:: Activity ::
Please check every line of the listing for "لنكران" and copy each line where it is found.

--- Task inputs Enclosed Below ---

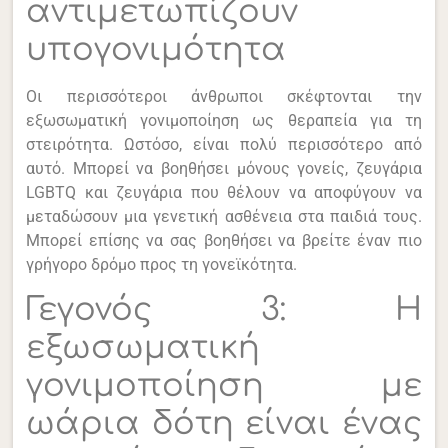
αντιμετωπίζουν
υπογονιμότητα
Οι περισσότεροι άνθρωποι σκέφτονται την
εξωσωματική γονιμοποίηση ως θεραπεία για τη
στειρότητα. Ωστόσο, είναι πολύ περισσότερο από
αυτό. Μπορεί να βοηθήσει μόνους γονείς, ζευγάρια
LGBTQ και ζευγάρια που θέλουν να αποφύγουν να
μεταδώσουν μια γενετική ασθένεια στα παιδιά τους.
Μπορεί επίσης να σας βοηθήσει να βρείτε έναν πιο
γρήγορο δρόμο προς τη γονεϊκότητα.
Γεγονός 3: Η
εξωσωματική
γονιμοποίηση με
ωάρια δότη είναι ένας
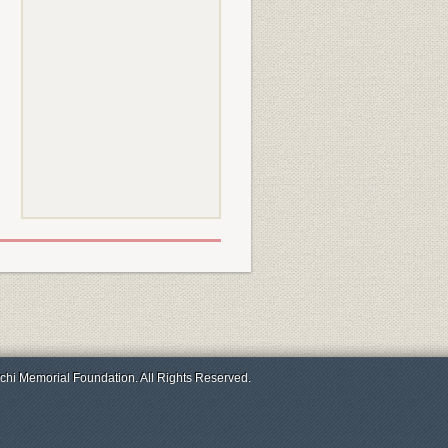
chi Memorial Foundation. All Rights Reserved.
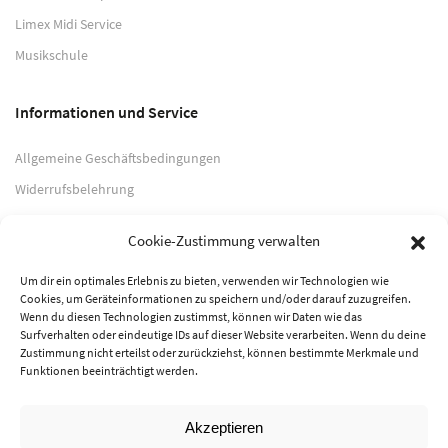
Limex Midi Service
Musikschule
Informationen und Service
Allgemeine Geschäftsbedingungen
Widerrufsbelehrung
Impressum
Cookie-Zustimmung verwalten
Datenschutzerklärung
Um dir ein optimales Erlebnis zu bieten, verwenden wir Technologien wie
Cookies, um Geräteinformationen zu speichern und/oder darauf zuzugreifen.
Zahlungsarten
Wenn du diesen Technologien zustimmst, können wir Daten wie das
Surfverhalten oder eindeutige IDs auf dieser Website verarbeiten. Wenn du deine
PayPal
Zustimmung nicht erteilst oder zurückziehst, können bestimmte Merkmale und
Funktionen beeinträchtigt werden.
Vorkasse
Akzeptieren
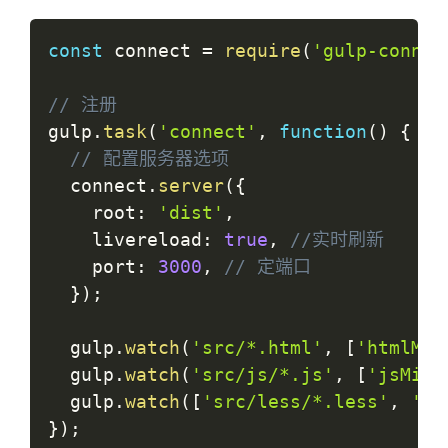
const
 connect 
=
require
(
'gulp-connec
// 注册
gulp
.
task
(
'connect'
,
function
(
)
{
// 配置服务器选项
  connect
.
server
(
{
    root
:
'dist'
,
    livereload
:
true
,
//实时刷新
    port
:
3000
,
// 定端口
}
)
;
  gulp
.
watch
(
'src/*.html'
,
[
'htmlMin
  gulp
.
watch
(
'src/js/*.js'
,
[
'jsMin'
  gulp
.
watch
(
[
'src/less/*.less'
,
'sr
}
)
;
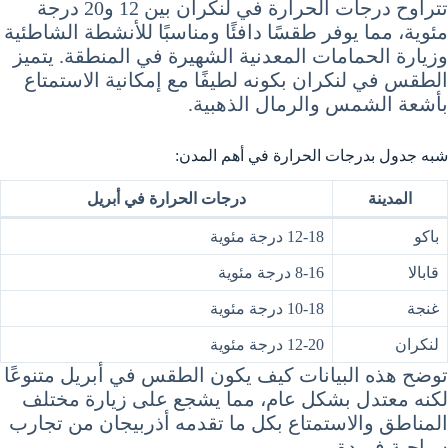
تتراوح درجات الحرارة في لنكران بين 12 و20 درجة
مئوية، مما يوفر طقسًا دافئًا ومناسبًا للأنشطة الشاطئية
وزيارة الحمامات المعدنية الشهيرة في المنطقة. يتميز
الطقس في لنكران بكونه لطيفًا مع إمكانية الاستمتاع
بأشعة الشمس والرمال الذهبية.
شبه جدول بدرجات الحرارة في أهم المدن:
المدينة
درجات الحرارة في أبريل
باكو
12-18 درجة مئوية
قابالا
8-16 درجة مئوية
غنجة
10-18 درجة مئوية
لنكران
12-20 درجة مئوية
توضح هذه البيانات كيف يكون الطقس في أبريل متنوعًا
لكنه معتدل بشكل عام، مما يشجع على زيارة مختلف
المناطق والاستمتاع بكل ما تقدمه أذربيجان من تجارب
سياحية فريدة.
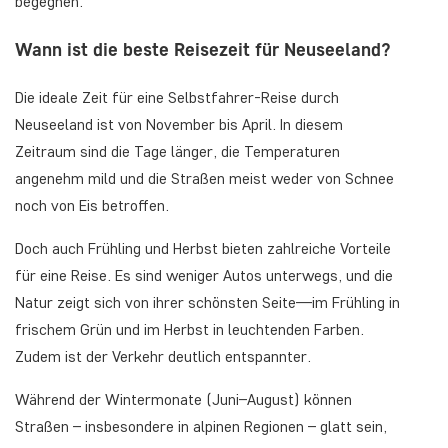
begegnen.
Wann ist die beste Reisezeit für Neuseeland?
Die ideale Zeit für eine Selbstfahrer-Reise durch
Neuseeland ist von November bis April. In diesem
Zeitraum sind die Tage länger, die Temperaturen
angenehm mild und die Straßen meist weder von Schnee
noch von Eis betroffen.
Doch auch Frühling und Herbst bieten zahlreiche Vorteile
für eine Reise. Es sind weniger Autos unterwegs, und die
Natur zeigt sich von ihrer schönsten Seite—im Frühling in
frischem Grün und im Herbst in leuchtenden Farben.
Zudem ist der Verkehr deutlich entspannter.
Während der Wintermonate (Juni–August) können
Straßen – insbesondere in alpinen Regionen – glatt sein,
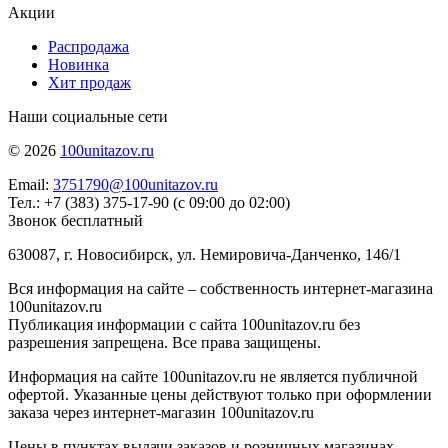
Акции
Распродажа
Новинка
Хит продаж
Наши социальные сети
© 2026
100unitazov.ru
Email:
3751790@100unitazov.ru
Тел.: +7 (383) 375-17-90 (с 09:00 до 02:00)
Звонок бесплатный
630087, г. Новосибирск, ул. Немировича-Данченко, 146/1
Вся информация на сайте – собственность интернет-магазина
100unitazov.ru
Публикация информации с сайта 100unitazov.ru без
разрешения запрещена. Все права защищены.
Информация на сайте 100unitazov.ru не является публичной
офертой. Указанные цены действуют только при оформлении
заказа через интернет-магазин 100unitazov.ru
Цены в пунктах выдачи заказов и розничных магазинах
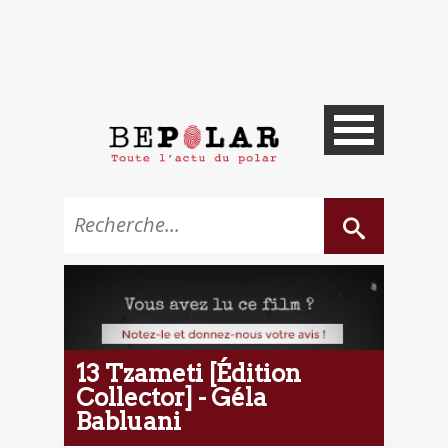
13 Tzameti [Édition
Collector] - Géla
Babluani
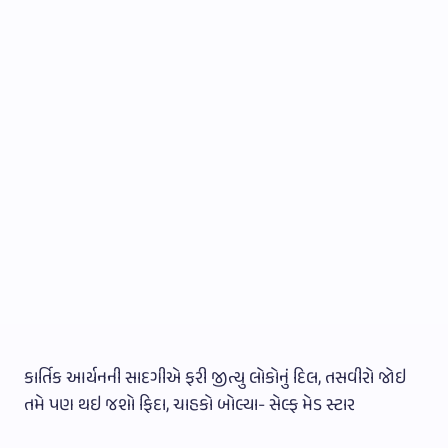
કાર્તિક આર્યનની સાદગીએ ફરી જીત્યુ લોકોનું દિલ, તસવીરો જોઇ
તમે પણ થઇ જશો ફિદા, ચાહકો બોલ્યા- સેલ્ફ મેડ સ્ટાર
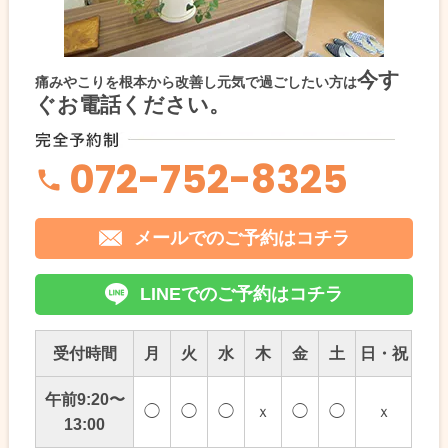
今す
痛みやこりを根本から改善し元気で過ごしたい方は
ぐお電話ください。
072-752-8325
メールでのご予約はコチラ
LINEでのご予約はコチラ
受付時間
月
火
水
木
金
土
日・祝
午前9:20〜
◯
◯
◯
ｘ
◯
◯
ｘ
13:00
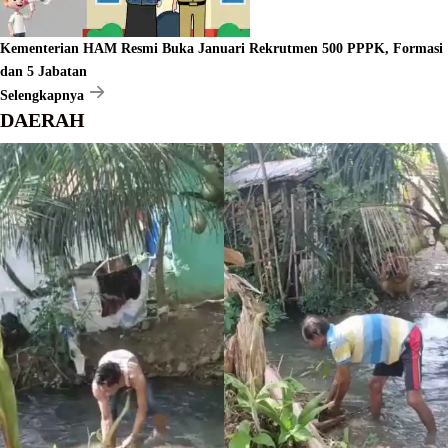
Kementerian HAM Resmi Buka Januari Rekrutmen 500 PPPK, Formasi
dan 5 Jabatan
Selengkapnya
DAERAH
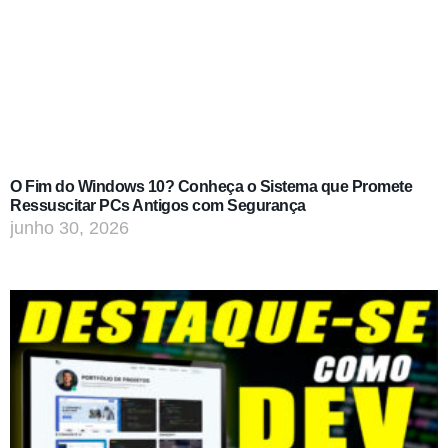
O Fim do Windows 10? Conheça o Sistema que Promete
Ressuscitar PCs Antigos com Segurança
junho 30, 2026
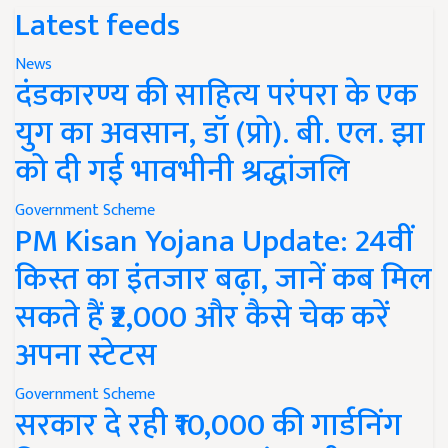
Latest feeds
News
दंडकारण्य की साहित्य परंपरा के एक
युग का अवसान, डॉ (प्रो). बी. एल. झा
को दी गई भावभीनी श्रद्धांजलि
Government Scheme
PM Kisan Yojana Update: 24वीं
किस्त का इंतजार बढ़ा, जानें कब मिल
सकते हैं ₹2,000 और कैसे चेक करें
अपना स्टेटस
Government Scheme
सरकार दे रही ₹10,000 की गार्डनिंग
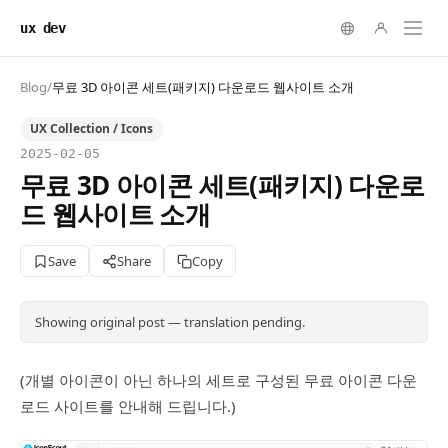
ux dev
Blog
/
무료 3D 아이콘 세트(패키지) 다운로드 웹사이트 소개
UX Collection / Icons
2025-02-05
무료 3D 아이콘 세트(패키지) 다운로
드 웹사이트 소개
Save
Share
Copy
Showing original post — translation pending.
(개별 아이콘이 아닌 하나의 세트로 구성된 무료 아이콘 다운
로드 사이트를 안내해 드립니다.)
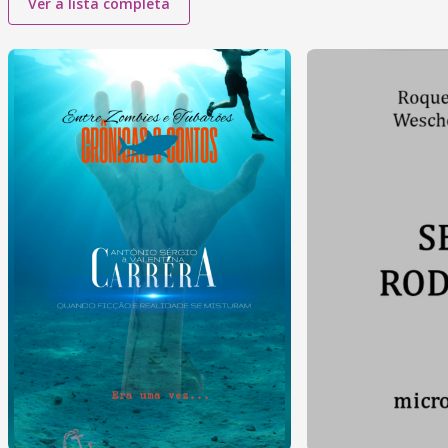
Ver a lista completa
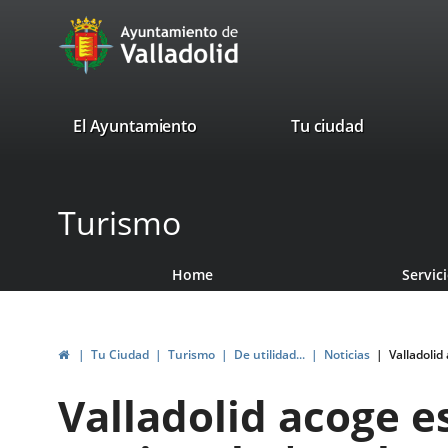
Portal
Jump to content
avaTop
Web
del
Ayuntamiento
valladolid.es
El Ayuntamiento
Tu ciudad
de
Valladolid
Turismo
Home
Servic
Home
Tu Ciudad
Turismo
De utilidad...
Noticias
Valladolid
Valladolid acoge e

--- End of Enclosed Task inputs ---

:: Answer space ::
تتراوح درجات الحرارة في لنكران بين 12 و20 درجة
الطقس في لنكران بكونه لطيفًا مع إمكانية الاستمتاع
لنكران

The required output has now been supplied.